• **About this task**
Nothing in the records below should be altered in the copy, although the pictures must be left out.

*** Opening Data listing ***

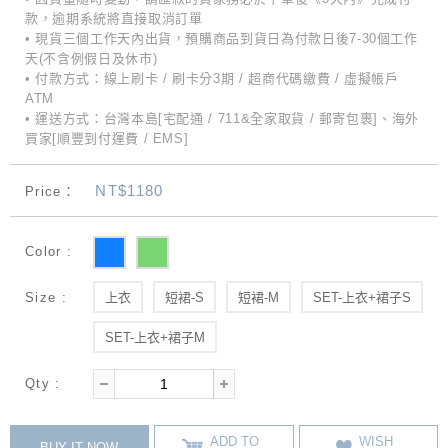
款，逾期系統將直接取消訂單
• 現貨三個工作天內出貨，預購商品到貨日為付款日後7-30個工作
天(不含例假日及休市)
• 付款方式：線上刷卡 / 刷卡分3期 / 超商代碼繳費 / 虛擬帳戶
ATM
• 運送方式：台灣本島[宅配通 / 711&全家取貨 / 郵寄包裹]、海外
買家[順豐到付運費 / EMS]
NT$1180
Price：
Color :
Size :
上衣
短裙-S
短裙-M
SET-上衣+裙子S
SET-上衣+裙子M
Qty :
ADD TO
WISH
BUY IT NOW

*** Closing Data listing ***

• **Exercise result**
款，逾期系統將直接取消訂單
• 現貨三個工作天內出貨，預購商品到貨日為付款日後7-30個工作
天(不含例假日及休市)
• 付款方式：線上刷卡 / 刷卡分3期 / 超商代碼繳費 / 虛擬帳戶
ATM
• 運送方式：台灣本島[宅配通 / 711&全家取貨 / 郵寄包裹]、海外
買家[順豐到付運費 / EMS]
NT$1180
Price：
Color :
Size :
上衣
短裙-S
短裙-M
SET-上衣+裙子S
SET-上衣+裙子M
Qty :
ADD TO
WISH
BUY IT NOW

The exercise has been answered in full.